§ **PROBLEM DESCRIPTION**: Leave out the pictures, then output the lines of the records below from the first through the one containing "Koffer verloren gehen".

[Start of section]

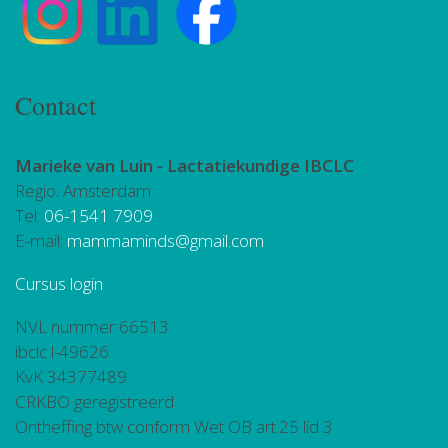
Contact
Marieke van Luin -
Lactatiekundige IBCLC
Regio: Amsterdam
Tel:
06-1541 7909
E-mail:
mammaminds@gmail.com
Cursus login
NVL nummer 66513
ibclc l-49626
KvK 34377489
CRKBO geregistreerd
Ontheffing btw conform Wet OB art.25 lid 3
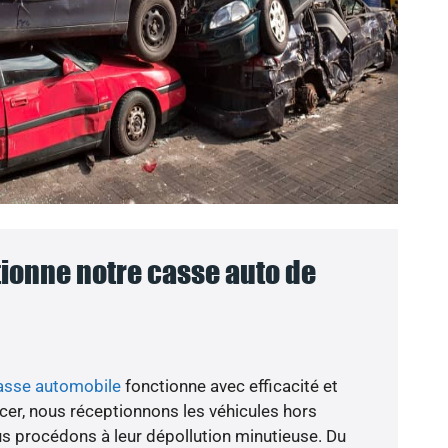
onne notre casse auto de
asse automobile
fonctionne avec efficacité et
er, nous réceptionnons les véhicules hors
ous procédons à leur dépollution minutieuse. Du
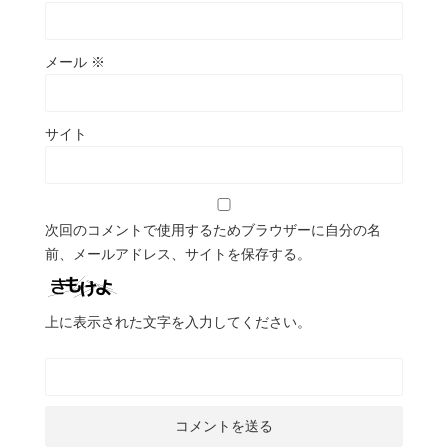
メール
※
サイト
次回のコメントで使用するためブラウザーに自分の名
前、メールアドレス、サイトを保存する。
上に表示された文字を入力してください。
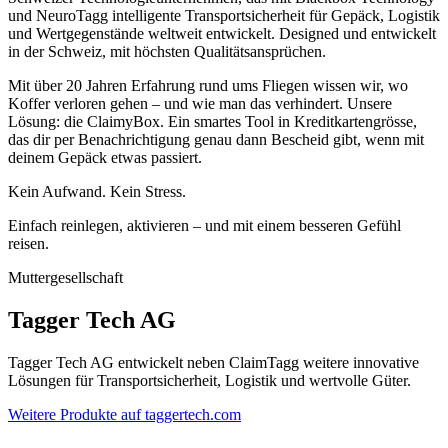
und NeuroTagg intelligente Transportsicherheit für Gepäck, Logistik
und Wertgegenstände weltweit entwickelt. Designed und entwickelt
in der Schweiz, mit höchsten Qualitätsansprüchen.
Mit über 20 Jahren Erfahrung rund ums Fliegen wissen wir, wo
Koffer verloren gehen – und wie man das verhindert. Unsere
Lösung: die ClaimyBox. Ein smartes Tool in Kreditkartengrösse,
das dir per Benachrichtigung genau dann Bescheid gibt, wenn mit
deinem Gepäck etwas passiert.
Kein Aufwand. Kein Stress.
Einfach reinlegen, aktivieren – und mit einem besseren Gefühl
reisen.
Muttergesellschaft
Tagger Tech AG
Tagger Tech AG entwickelt neben ClaimTagg weitere innovative
Lösungen für Transportsicherheit, Logistik und wertvolle Güter.
Weitere Produkte auf taggertech.com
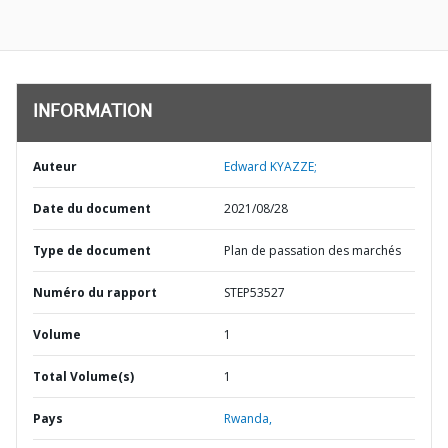
INFORMATION
Auteur
Edward KYAZZE;
Date du document
2021/08/28
Type de document
Plan de passation des marchés
Numéro du rapport
STEP53527
Volume
1
Total Volume(s)
1
Pays
Rwanda,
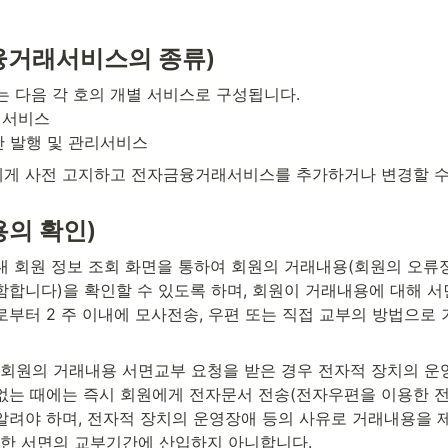
금융거래서비스의 종류)
다음 각 호의 개별 서비스로 구성됩니다.

서비스

단 발행 및 관리서비스
에게 사전 고지하고 전자금융거래서비스를 추가하거나 변경할 수
용의 확인)
내 회원 정보 조회 화면을 통하여 회원의 거래내용(회원의 오류
함합니다)을 확인할 수 있도록 하며, 회원이 거래내용에 대해 
로부터 2 주 이내에 모사전송, 우편 또는 직접 교부의 방법으로 
 회원의 거래내용 서면교부 요청을 받은 경우 전자적 장치의 운영
없는 때에는 즉시 회원에게 전자문서 전송(전자우편을 이용한 
알려야 하며, 전자적 장치의 운영장애 등의 사유로 거래내용을 제
관한 서면의 교부기간에 산입하지 아니합니다.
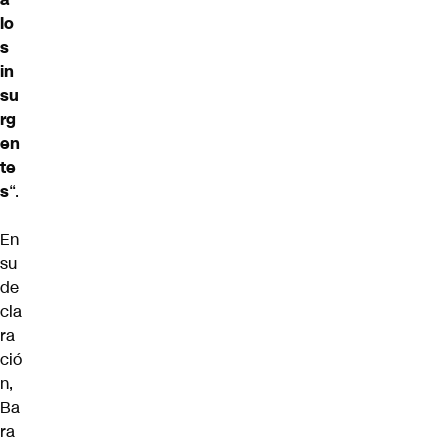
lo
s
in
su
rg
en
te
s
“.
En
su
de
cla
ra
ció
n,
Ba
ra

[End of section]

§ **RESULT FOR THIS TASK**:
Contact
Marieke van Luin -
Lactatiekundige IBCLC
Regio: Amsterdam
Tel:
06-1541 7909
E-mail:
mammaminds@gmail.com
Cursus login
NVL nummer 66513
ibclc l-49626
KvK 34377489
CRKBO geregistreerd
Ontheffing btw conform Wet OB art.25 lid 3
onne notre casse auto de
asse automobile
fonctionne avec efficacité et
er, nous réceptionnons les véhicules hors
ous procédons à leur dépollution minutieuse. Du
メール
※
サイト
次回のコメントで使用するためブラウザーに自分の名
前、メールアドレス、サイトを保存する。
上に表示された文字を入力してください。
und NeuroTagg intelligente Transportsicherheit für Gepäck, Logistik
und Wertgegenstände weltweit entwickelt. Designed und entwickelt
in der Schweiz, mit höchsten Qualitätsansprüchen.
Mit über 20 Jahren Erfahrung rund ums Fliegen wissen wir, wo
Koffer verloren gehen – und wie man das verhindert. Unsere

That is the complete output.